The entire 'serving suggestion' thing seems to be falling out of favour, which is disappointing. I don't even know what to do with food without some easy to follow instructions. I like the surety of a nice visual explanation. For instance, if I'm going to eat a tin of sweetcorn, I should probably put it in a bowl and get a big green bloke to guard it. That's what the label tells and let me tell you, no one has nicked my salad-crisp sweetcorn yet.

Before serving suggestions came along, who knew that soup needed to be served in bowls. The history of soup is messily decorated with plating mishaps. Possibly it's the lack of serving suggestions that had led us down the path towards a plateless society where food must be consumed out of old lamps, shoes, duffel bags, and driftwood. If only burgers came with a serving suggestion depicting them nestling between two halves of a bun sat firmly and proudly on a plate.

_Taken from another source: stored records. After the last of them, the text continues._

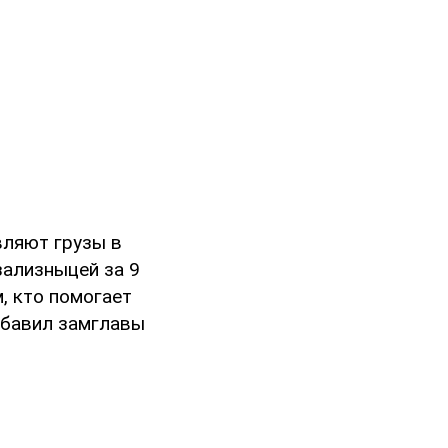
вляют грузы в
зализныцей за 9
, кто помогает
добавил замглавы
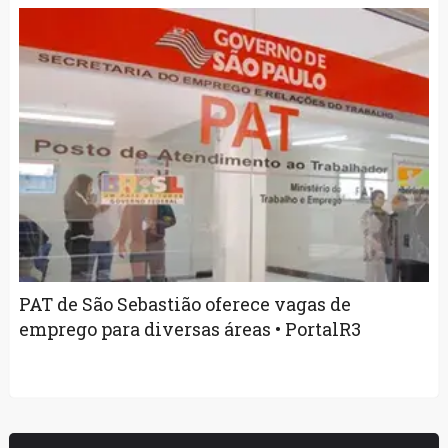
PAT de São Sebastião oferece vagas de
emprego para diversas áreas • PortalR3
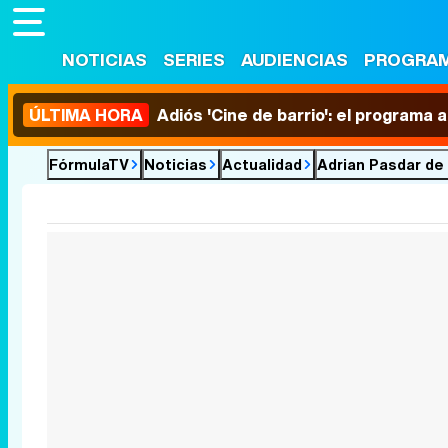
NOTICIAS
SERIES
AUDIENCIAS
PROGRA
ÚLTIMA HORA
Adiós 'Cine de barrio': el programa
FórmulaTV
Noticias
Actualidad
Adrian Pasdar de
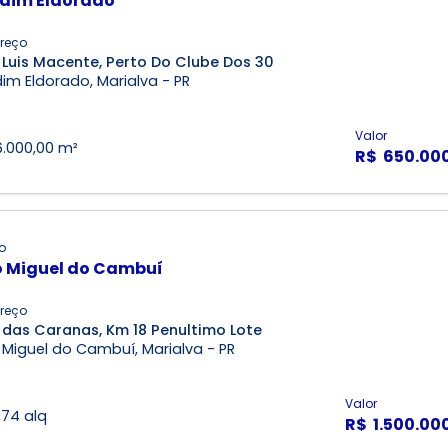
dim Eldorado
reço
 Luis Macente, Perto Do Clube Dos 30
im Eldorado, Marialva - PR
Valor
6.000,00 m²
R$ 650.00
o
 Miguel do Cambuí
reço
 das Caranas, Km 18 Penultimo Lote
Miguel do Cambuí, Marialva - PR
Valor
1,74 alq
R$ 1.500.00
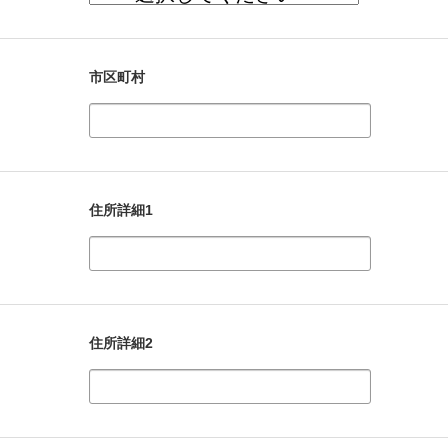
市区町村
住所詳細1
住所詳細2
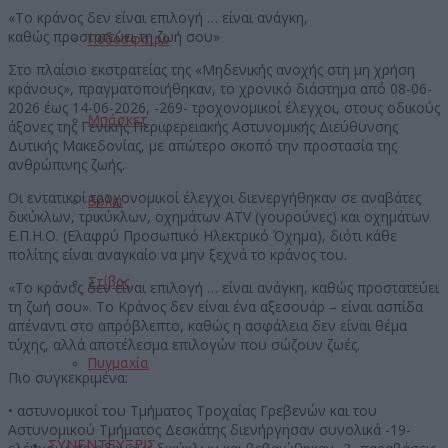
«To κράνος δεν είναι επιλογή … είναι ανάγκη,
καθώς προστατεύει τη ζωή σου»
Ποδόσφαιρο
Στο πλαίσιο εκστρατείας της «Μηδενικής ανοχής στη μη χρήση
κράνους», πραγματοποιήθηκαν, το χρονικό διάστημα από 08-06-
2026 έως 14-06-2026, -269- τροχονομικοί έλεγχοι, στους οδικούς
Μπάσκετ
άξονες της Γενικής Περιφερειακής Αστυνομικής Διεύθυνσης
Δυτικής Μακεδονίας, με απώτερο σκοπό την προστασία της
ανθρώπινης ζωής.
Οι εντατικοί τροχονομικοί έλεγχοι διενεργήθηκαν σε αναβάτες
Βόλεϊ
δικύκλων, τρικύκλων, οχημάτων ATV (γουρούνες) και οχημάτων
Ε.Π.Η.Ο. (Ελαφρύ Προσωπικό Ηλεκτρικό Όχημα), διότι κάθε
πολίτης είναι αναγκαίο να μην ξεχνά το κράνος του.
Στίβος
«Το κράνος δεν είναι επιλογή … είναι ανάγκη, καθώς προστατεύει
τη ζωή σου». Το Κράνος δεν είναι ένα αξεσουάρ – είναι ασπίδα
απέναντι στο απρόβλεπτο, καθώς η ασφάλεια δεν είναι θέμα
τύχης, αλλά αποτέλεσμα επιλογών που σώζουν ζωές.
Πυγμαχία
Πιο συγκεκριμένα:
• αστυνομικοί του Τμήματος Τροχαίας Γρεβενών και του
Αστυνομικού Τμήματος Δεσκάτης διενήργησαν συνολικά -19-
ΣΥΝΕΝΤΕΥΞΕΙΣ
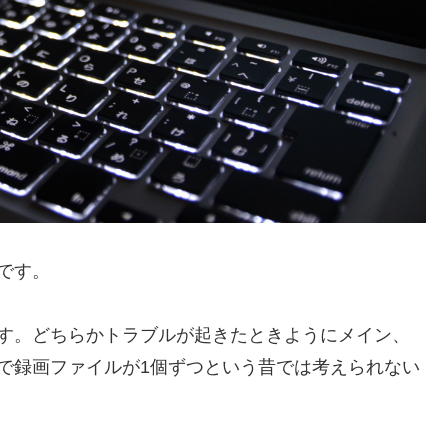
です。
ます。どちらかトラブルが起きたときようにメイン、
で録画ファイルが1個ずつという昔では考えられない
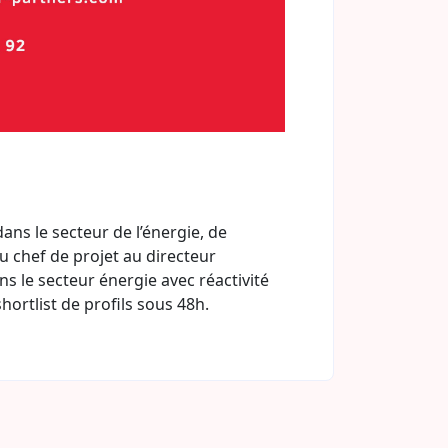
ns le secteur de l’énergie, de
du chef de projet au directeur
 le secteur énergie avec réactivité
rtlist de profils sous 48h.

A quick perusal of my larder cupboard indicates that cereal should be served in bowls (and not apparently scooped directly out of the packet and into your mouth, but hey, the bowl is only a suggestion, ask yourself What Would Heston Do?) Couscous is very mysterious, full of Arabian intrigue, just a little glimpse through a window in the packet. No hint that I shouldn't just spill it all over the floor. Fortunately, my jar of pasta sauce clearly shows it's to be served on pasta. Just a suggestion now, if you want to use it as a cheesecake topping, well What Would Heston Do? I think we all know.

hellymedic

  • Just do it!
Re: the food rant thread
« Reply #102 on: 13 May, 2015, 08:45:04 pm »
I'm sure some Kellogg's packet in the dim and distant past is responsible for my being unable to eat cornflakes without fresh strawberries.

Mum tells me cornflakes aren't 'food' anyway.

She has a point.

Re: the food rant thread
« Reply #103 on: 13 May, 2015, 09:02:10 pm »
Helly, your Mum is correct.
Breakfast cereals (whatever they are) are marketed at 4 to 10 yo, who are, apparently, responsible for which breakfast cereals end up in the weekly supermarket trolley....

Mr Larrington

  • A bit ov a lyv wyr by slof standirds
  • Custard Wallah
    • Mr Larrington's Automatic Diary
Re: the food rant thread
« Reply #104 on: 13 May, 2015, 09:02:46 pm »
Cornflakes are, as any fule kno, made from the little curly wood shavings that come out of pencil sharpeners.

Willy Wonka was very clear about this.
External Transparent Wall Inspection Operative & Mayor of Mortagne-au-Perche
Satisfying the Bloodlust of the Masses in Peacetime

Cudzoziemiec

  • Ride adventurously and stop for a brew.
Re: the food rant thread
« Reply #105 on: 13 May, 2015, 09:08:16 pm »
Breakfast cereals are, apparently, related to 'the practices of the Seventh Day Adventists'!
http://en.wikipedia.org/wiki/Kellogg%27s#History
Riding a concrete path through the nebulous and chaotic future.

Re: the food rant thread
« Reply #106 on: 13 May, 2015, 09:39:04 pm »
Indeed, I was under the impression corn flakes were invented as a cure for masturbation. Can't say I find my "community trade marked shape" wheat biscuits and muesli that erotic either, but maybe I should add it to the try anything once list?

Re: the food rant thread
« Reply #107 on: 13 May, 2015, 09:45:26 pm »
... the fact that most apples are now secretly brown in the middle ....
You're getting apples from the wrong shops. I've not had one that was brown in the middle for a couple of years, at least, & that was a one-off.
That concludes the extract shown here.